In those situations where the foreign processing is more than
minimal finishing of an already finished article, disclosure of the
foreign processing would be required. 16 CFR 303.33(a)(4). For example,
if components of a garment are manufactured in the U.S., but the
garment is assembled elsewhere, both aspects of the origin would have
to
[[Page 42637]]
be disclosed (e.g., ``Assembled in Mexico of U.S. Components'').

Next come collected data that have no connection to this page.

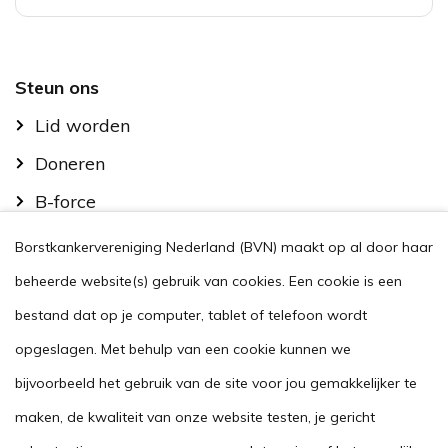
Footer
Steun ons
Lid worden
Doneren
B-force
Kom in actie
Borstkankervereniging Nederland (BVN) maakt op al door haar
Handig
beheerde website(s) gebruik van cookies. Een cookie is een
Stel je vraag
bestand dat op je computer, tablet of telefoon wordt
opgeslagen. Met behulp van een cookie kunnen we
Agenda
bijvoorbeeld het gebruik van de site voor jou gemakkelijker te
Voor zorgverleners
maken, de kwaliteit van onze website testen, je gericht
This website in another language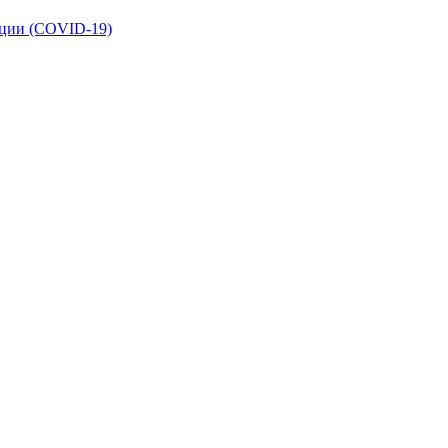
кции (COVID-19)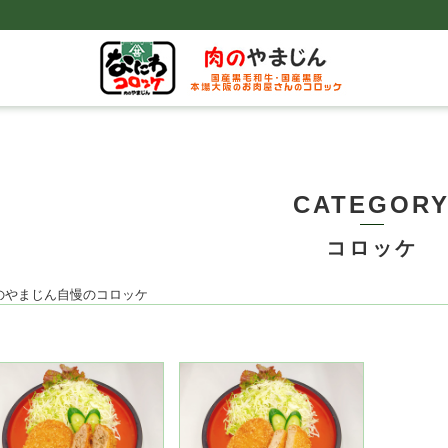
CATEGOR
コロッケ
のやまじん自慢のコロッケ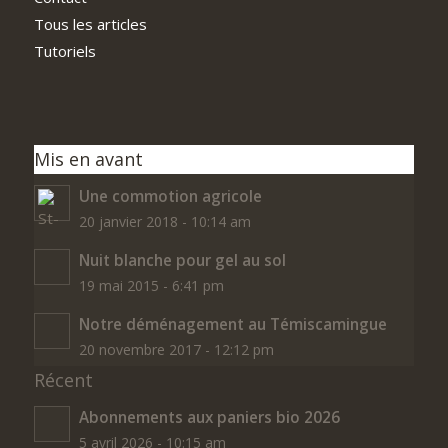
Tous les articles
Tutoriels
Mis en avant
Une commotion agricole
20 janvier 2018 - 10:14 am
Nuit blanche pour gel au sol
19 mai 2015 - 6:41 pm
Notre déménagement au Témiscamingue
20 novembre 2017 - 12:12 pm
Récent
Abonnements aux paniers bio 2026
5 avril 2026 - 10:15 am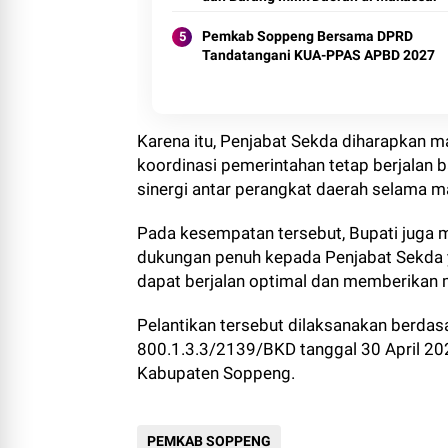
Pemkab Soppeng Bersama DPRD
Tandatangani KUA-PPAS APBD 2027
Karena itu, Penjabat Sekda diharapkan m
koordinasi pemerintahan tetap berjalan 
sinergi antar perangkat daerah selama 
Pada kesempatan tersebut, Bupati juga 
dukungan penuh kepada Penjabat Sekda 
dapat berjalan optimal dan memberikan 
Pelantikan tersebut dilaksanakan berda
800.1.3.3/2139/BKD tanggal 30 April 20
Kabupaten Soppeng.
PEMKAB SOPPENG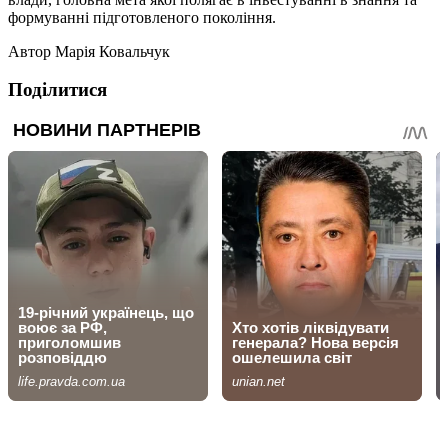
формуванні підготовленого покоління.
Автор
Марія Ковальчук
Поділитися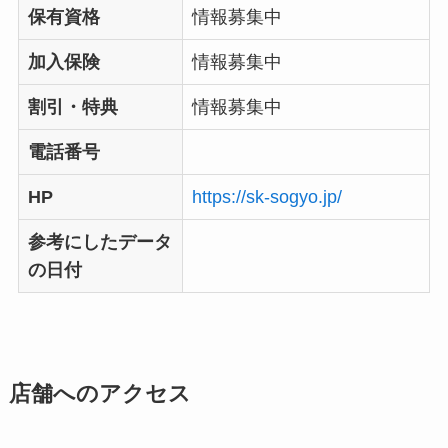
保有資格
情報募集中
加入保険
情報募集中
割引・特典
情報募集中
電話番号
HP
https://sk-sogyo.jp/
参考にしたデータ
の日付
店舗へのアクセス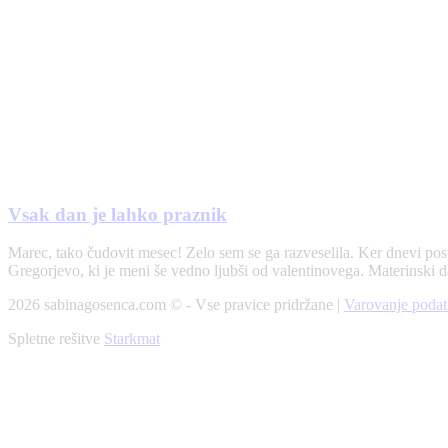
Vsak dan je lahko praznik
Marec, tako čudovit mesec! Zelo sem se ga razveselila. Ker dnevi pos
Gregorjevo, ki je meni še vedno ljubši od valentinovega. Materinski
2026 sabinagosenca.com © - Vse pravice pridržane |
Varovanje podat
Spletne rešitve
Starkmat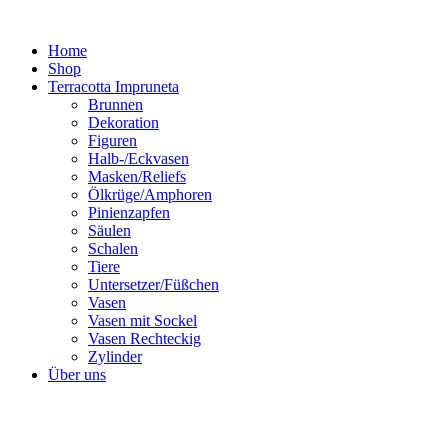
Zum
Inhalt
Home
springen
Shop
Terracotta Impruneta
Brunnen
Dekoration
Figuren
Halb-/Eckvasen
Masken/Reliefs
Ölkrüge/Amphoren
Pinienzapfen
Säulen
Schalen
Tiere
Untersetzer/Füßchen
Vasen
Vasen mit Sockel
Vasen Rechteckig
Zylinder
Über uns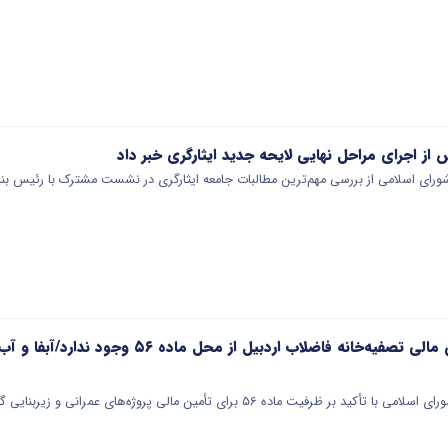
ز اجرای مراحل نهایی لایحه جدید ایثارگری خبر داد
ی اسلامی از بررسی مهم‌ترین مطالبات جامعه ایثارگری در نشست مشترک با رئیس بنیاد
مانعی برای تأمین مالی تصفیه‌خانه فاضلاب
یت ماده ۵۶ برای تأمین مالی پروژه‌های عمرانی و زیربنایی گفت: در صورت پیگیری…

Customs Response: Customs appreciates the FTC's comments which
clarify the marking requirements under the TFPIA. Further clarification
of the rules administered by the FTC may be obtained by writing to:
Textile Program, Division of Enforcement, Bureau of Consumer
Protection, Federal Trade Commission, 600 Pennsylvania Ave., NW,
Washington, DC 20580.
Conclusion
After analyzing the comments received and further consideration of
the matter, Customs has decided to adopt the proposed interpretation
that 19 CFR 12.130(c) does not apply for purposes of country of origin
marking. As noted above, the textile rules of origin of 19 U.S.C. 3592,
as amended, and as implemented by 19 CFR 102.21, will be determinative
regarding the country of origin marking of a U.S. textile or textile
product that is processed abroad and that is described in those
statutory and regulatory provisions. Therefore, the origin rules
provided by statute and in 19 CFR 102.21 must be referred to in order
to determine whether a U.S. textile product becomes a foreign product
by virtue of the processing performed abroad. Moreover, it should be
noted that even if the U.S. textile product does not require labeling
as a foreign product under those provisions, the interpretation adopted
in this document does not exempt textile and apparel products imported
into the United States from the labeling requirements of the Textile
Fiber Products Identification Act, 15 U.S.C. 70, enforced by the
Federal Trade Commission.
Approved: April 14, 2000.
Raymond W. Kelly,
Commissioner of Customs.
John P. Simpson,
Deputy Assistant Secretary of the Treasury.